ILARIS^®—Safety Profile Over 48 Weeks*

Important Safety Information

• A total of 9 serious adverse reactions were reported with ILARIS® in clinical trials, including infections and vertigo
• 1 patient discontinued treatment with ILARIS® due to potential infection
• 9% of patients experienced injection-site reactions overall
• No severe injection-site reactions were reported with treatment with ILARIS®

None of these AEs led to discontinuation of ILARIS^®

• None of the patients receiving ILARIS® developed antibodies to treatment^†
• 31 of 60 patients received ILARIS® for more than 48 weeks
• Data obtained in an assay are highly dependent on several factors. Comparison of the incidence of antibodies between ILARIS® and other products may be misleading

*Study design: The pivotal study consisted of a 48-week, 3-part, multicenter study, ie, an 8-week, open-label period (Part 1); a 24-week, randomized, double-blind, placebo-controlled withdrawal period (Part 2); followed by a 16-week, open-label period (Part 3) in 35 patients.
^†These data reflect exposure to ILARIS® in 104 adult and pediatric CAPS patients in placebo-controlled (35 patients) and uncontrolled trials.

Important Safety Information

ILARIS® is contraindicated in patients with confirmed hypersensitivity to the active substance or to any of the excipients.

ILARIS® may be associated with an increased risk of serious infections. Physicians should exercise caution when administering ILARIS® to patients with infections, a history of recurring infections or underlying conditions which may predispose them to infections.

ILARIS should not be administered to patients during an active infection requiring medical intervention. Administration of ILARIS® should be discontinued if a patient develops a serious infection.

In clinical trials, ILARIS has not been administered concomitantly with tumor necrosis factor (TNF) inhibitors.

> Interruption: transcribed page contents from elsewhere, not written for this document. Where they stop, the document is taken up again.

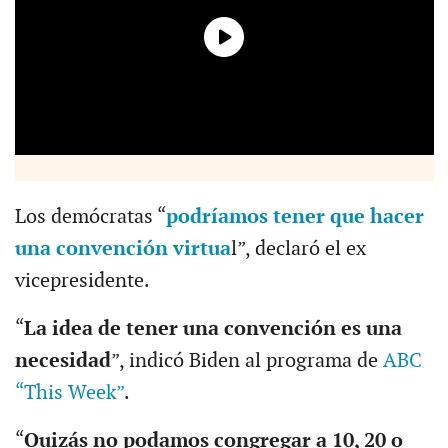
Los demócratas “
podríamos tener que hacer
una convención virtua
l”, declaró el ex
vicepresidente.
“
La idea de tener una convención es una
necesidad
”, indicó Biden al programa de
ABC
“This Week”
.
“
Quizás no podamos congregar a 10, 20 o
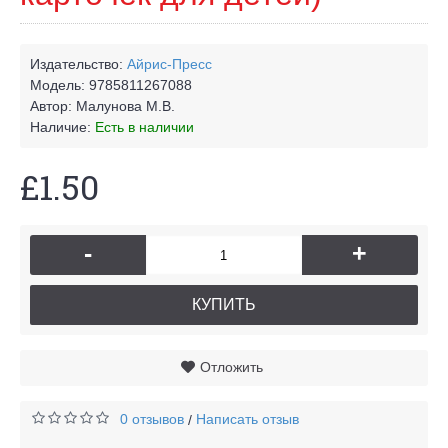
Издательство:
Айрис-Пресс
Модель:
9785811267088
Автор:
Малунова М.В.
Наличие:
Есть в наличии
£1.50
-
+
КУПИТЬ
Отложить
0 отзывов
Написать отзыв
/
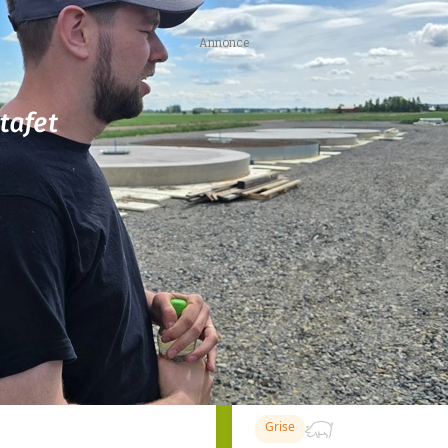
Annonce
77
ledige stillinger
ngkøbing / Trainee
Rørlægger / håndmand s
dræn/entreprenørarbe
Anlæg
Kloak
4690, Haslev
06. aug.
NY
 Henrik Haves
Medarbejdere til grise
Grise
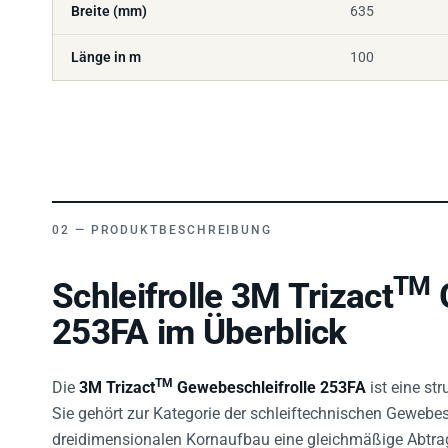
Länge in m
100
PRODUKTBESCHREIBUNG
TM
Schleifrolle 3M Trizact
G
253FA im Überblick
TM
Die
3M Trizact
Gewebeschleifrolle 253FA
ist eine str
Sie gehört zur Kategorie der schleiftechnischen Gewebes
dreidimensionalen Kornaufbau eine gleichmäßige Abtrags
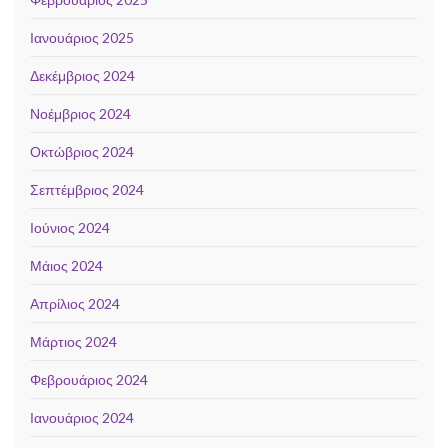
Ιανουάριος 2025
Δεκέμβριος 2024
Νοέμβριος 2024
Οκτώβριος 2024
Σεπτέμβριος 2024
Ιούνιος 2024
Μάιος 2024
Απρίλιος 2024
Μάρτιος 2024
Φεβρουάριος 2024
Ιανουάριος 2024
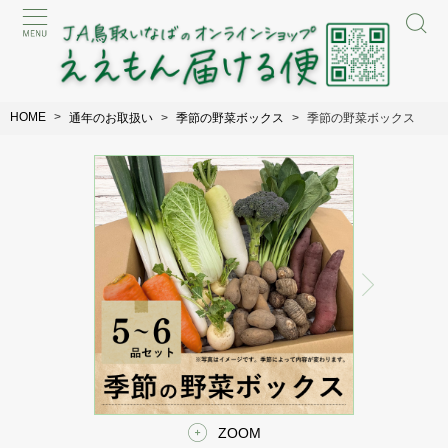
HOME
通年のお取扱い
季節の野菜ボックス
季節の野菜ボックス
ZOOM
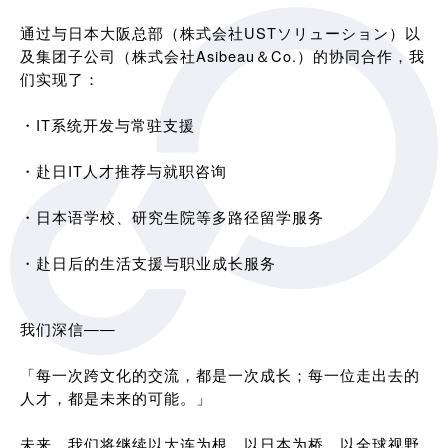
通过与日本大阪总部（株式会社USTソリューション）以
及集团子公司（株式会社Asibeau＆Co.）的协同合作，我
们实现了：
・IT系统开发与常驻支援
・赴日IT人才推荐与就职咨询
・日本语学校、研究生院等多路径留学服务
・赴日后的生活支援与职业成长服务
我们深信——
「每一次跨文化的交流，都是一次成长；每一位走出去的
人才，都是未来的可能。」
未来，我们将继续以大连为根，以日本为桥，以全球视野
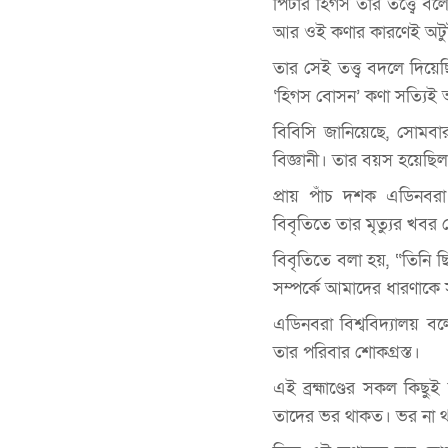
পিটার হিগস তার তত্ত্বে ব
আর ওই কণার কারণেই অটুট
তার সেই তত্ত্ব বদলে দিয়ে
‘হিগস বোসন’ কণা সত্যিই 
বিবিসি জানিয়েছে, সোমবার
বিজ্ঞানী। তার বয়স হয়েছি
প্রায় পাঁচ দশক এডিনবরা ব
বিবৃতিতে তার মৃত্যুর খবর 
বিবৃতিতে বলা হয়, “তিনি ছি
সম্পর্কে আমাদের ধারণাকে 
এডিনবরা বিশ্ববিদ্যালয় ব
তার পরিবার শোকগ্রস্ত।
এই ব্রহ্মাণ্ডের সকল কিছুই 
তাদের ভর থাকত। ভর না থ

An increased incidence of serious infections has been associated with administration of another IL-1 blocker in combination with TNF inhibitors. Co-administration of ILARIS with TNF inhibitors is not recommended because this may increase the risk of serious infections.

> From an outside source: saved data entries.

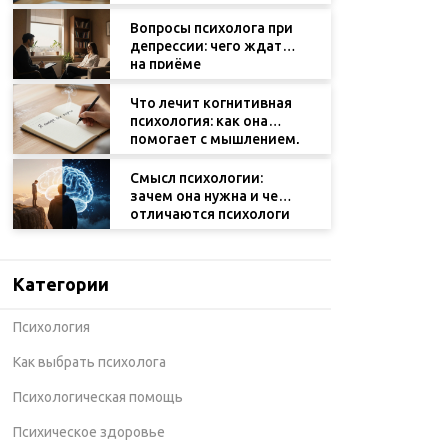
выбрать?
Вопросы психолога при
депрессии: чего ждать
на приёме
Что лечит когнитивная
психология: как она
помогает с мышлением,
памятью и тревогой
Смысл психологии:
зачем она нужна и чем
отличаются психологи
Категории
Психология
Как выбрать психолога
Психологическая помощь
Психическое здоровье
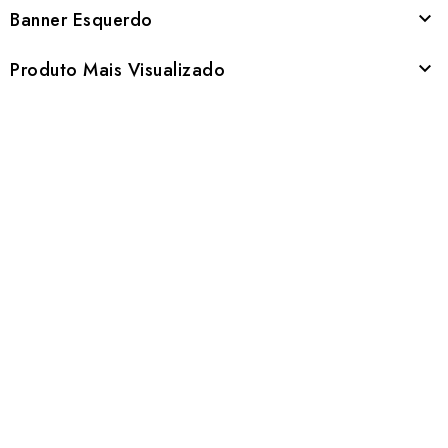
Banner Esquerdo

Produto Mais Visualizado

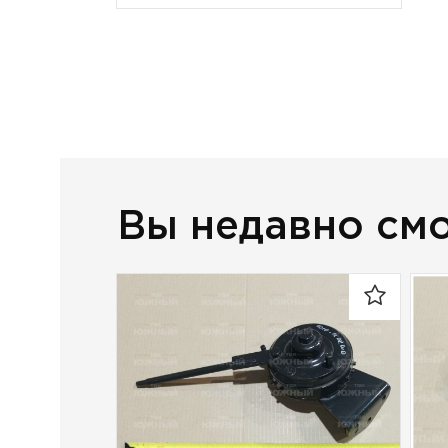
Вы недавно см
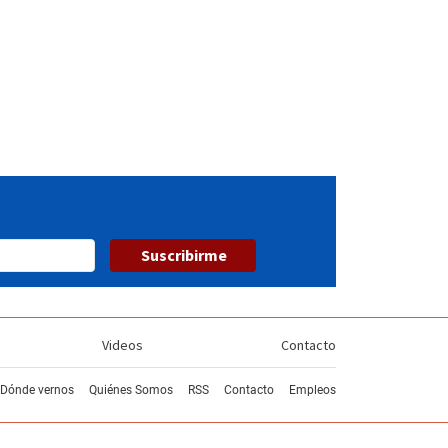
Suscribirme
Videos
Contacto
Dónde vernos
Quiénes Somos
RSS
Contacto
Empleos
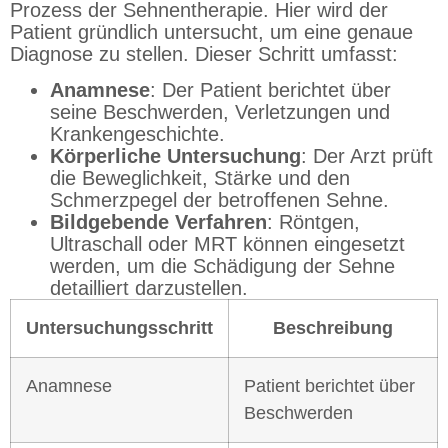
Prozess der Sehnentherapie. Hier wird der
Patient gründlich untersucht, um eine genaue
Diagnose zu stellen. Dieser Schritt umfasst:
Anamnese
: Der Patient berichtet über
seine Beschwerden, Verletzungen und
Krankengeschichte.
Körperliche Untersuchung
: Der Arzt prüft
die Beweglichkeit, Stärke und den
Schmerzpegel der betroffenen Sehne.
Bildgebende Verfahren
: Röntgen,
Ultraschall oder MRT können eingesetzt
werden, um die Schädigung der Sehne
detailliert darzustellen.
Untersuchungsschritt
Beschreibung
Anamnese
Patient berichtet über
Beschwerden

Drugs that affect the immune system by blocking TNF have been associated with an increased risk of new tuberculosis and reactivation of latent tuberculosis (TB). It is possible that use of IL-1 inhibitors such as ILARIS increases the risk of reactivation of TB or of opportunistic infections.

Prior to initiating immunomodulatory therapies, including ILARIS, patients should be evaluated for active and latent tuberculosis infection. Appropriate screening tests should be performed on all patients. ILARIS has not been studied in patients with a positive tuberculosis screen, and the safety of ILARIS in individuals with latent tuberculosis infection is unknown. Patients testing positive in tuberculosis screening should be treated by standard medical practice prior to therapy with ILARIS. All patients should be instructed to seek medical advice if signs, symptoms, or high risk exposure suggestive of tuberculosis (e.g. persistent cough, weight loss, subfebrile temperature) appear during or after ILARIS therapy.

The impact of treatment with anti-interleukin-1 (IL-1) therapy on the development of malignancies is not known. However, treatment with immunosuppressants, including ILARIS, may result in an increase in the risk of malignancies.

Hypersensitivity reactions have been reported with ILARIS therapy. No anaphylactic reactions have been reported. It should be recognized that symptoms of the underlying disease being treated may be similar to symptoms of hypersensitivity.

Live vaccines should not be given concurrently with ILARIS. Prior to initiation of therapy with ILARIS, patients should receive all recommended vaccinations. In addition, because ILARIS may interfere with normal immune response to new antigens, vaccinations may not be effective in patients receiving ILARIS.

Serious adverse reactions reported with ILARIS in the CAPS clinical trials included infections and vertigo. The most commonly reported adverse reactions associated with ILARIS treatment in CAPS patients were nasopharyngitis, diarrhea, influenza, headache, and nausea.